MAP, une nouvelle classe dans les maladies héréditaires qui prédisposent au cancer colorectal

Dr Sylviane OLSCHWANG, Institut Paoli-Calmettes, INSERM 599, Marseille, Pour le conseil scientifique de l’association HNPCC-France – olschwangs@marseille.fnclcc.fr
La polypose adénomateuse familiale, FAP est une maladie connue depuis longtemps, qui se caractérise par le développement de plusieurs centaines, voire plusieurs milliers de polypes adénomateux sur le colon et le rectum. Les premiers polypes apparaissent généralement autour de la puberté, plutôt dans le colon gauche et sigmoïde. La polypose s’étend ensuite, si bien qu’il est habituellement proposé une intervention chirurgicale à laquelle ne peut se substituer une surveillance endoscopique au long cours, la colectomie seule permettant de supprimer le risque de dégénérescence lorsque la polypose est diffuse. La transmission de cette maladie est autosomique dominante, due à la présence d’une mutation constitutionnelle dans le gène appelé APC (identifié en 1991), qui peut se situer n’importe où sur le gène. L’expression principale d’une telle mutation, à savoir le développement des polypes adénomateux colorectaux, est complète à 40 ans. Cette mutation prédispose, en outre, au développement de polypes dans l’estomac : la polypose fundique glandulokystique, sans risque de dégénérescence, et dans le duodenum, dont la surveillance endoscopique est importante. D’autres manifestations peuvent être décelées, caractéristiques du gène APC, qui sont l’hyperpigmentation de la rétine, CHRPE, et des énostoses, condensations sur les os de la tête sans conséquence pathologique. Plus rarement, il existe un risque de tumeur desmoïde ou d’autres tissus, sans que ces risques néanmoins justifient un dépistage spécifique.

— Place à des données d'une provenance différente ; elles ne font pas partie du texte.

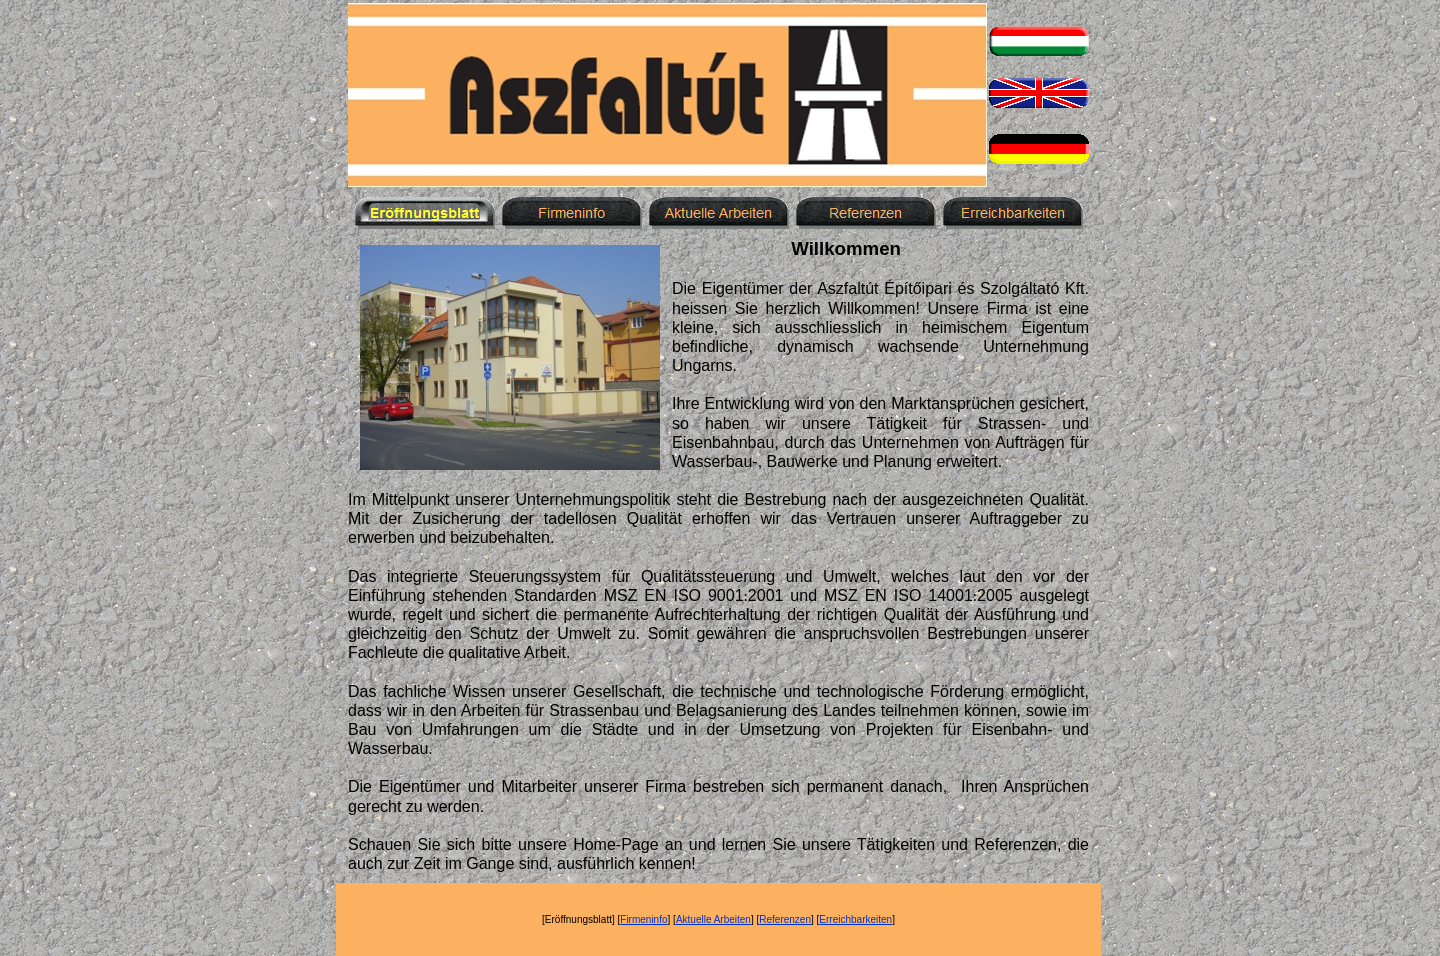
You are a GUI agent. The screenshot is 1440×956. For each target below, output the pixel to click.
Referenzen (785, 919)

En dehors de cette forme « classique » de polypose adénomateuse rare, il existe une polypose « atténuée » appelée AAPC lorsque elle se limite à la polypose digestive, et plus généralement AFAP, lorsqu’il existe également des manifestations extra-digestives. Cette forme atténuée se caractérise par le développement de polypes adénomateux dénombrables par endoscopie, à un âge plus tardif et plutôt dans le colon droit, qui nécessite rarement le recours à une intervention chirurgicale radicale. Cette forme « atténuée » est due parfois à des mutations du gène APC, situées à des endroits bien particuliers du gène, appelés exons 3, 4 et 9. C’est la forme AAPC, identifiée en 1993. La forme AFAP non exclusivement digestive est due à des mutations à l’autre extrémité du gène APC et a été découverte plus récemment. La présence de manifestations extra-digestives chez une personne ayant une polypose signifie que le gène APC en est à l’origine.
La présence d’une polypose adénomateuse digestive isolée, AAPC, chez une personne adulte signifie que le gène APC peut être responsable, mais pas toujours.
La forme AAPC peut être également (beaucoup plus fréquemment) causée par des mutations d’autres gènes, en particulier MYH, découvert en 2002.
Cette polypose, appelée MAP, est donc une nouvelle catégorie des polyposes adénomateuses « atténuées ». Il apparaît, dans cette polypose MAP, que le risque d’évolution des adénomes colorectaux, même peu nombreux, soit comparable au syndrome HNPCC, et c’est la raison pour laquelle, actuellement, les recommandations de dépistage par coloscopie sont identiques. Le risque de développement de polypes adénomateux dans le duodenum rejoint par contre celui de la polypose adénomateuse « classique », et il est donc proposé d’adjoindre au dépistage par coloscopie, un examen endoscopique de la partie haute du tube digestif, au même rythme. En revanche, il ne semble pas exister de manifestation extra-digestive.
La polypose AAPC, en particulier la polypose MAP, est donc une maladie hybride entre la polypose adénomateuse « classique » et le syndrome HNPCC, mais bien distincte, que les caractéristiques cliniques et biologiques permettent de reconnaître et qui peut aujourd’hui bénéficier d’une prise en charge spécifique.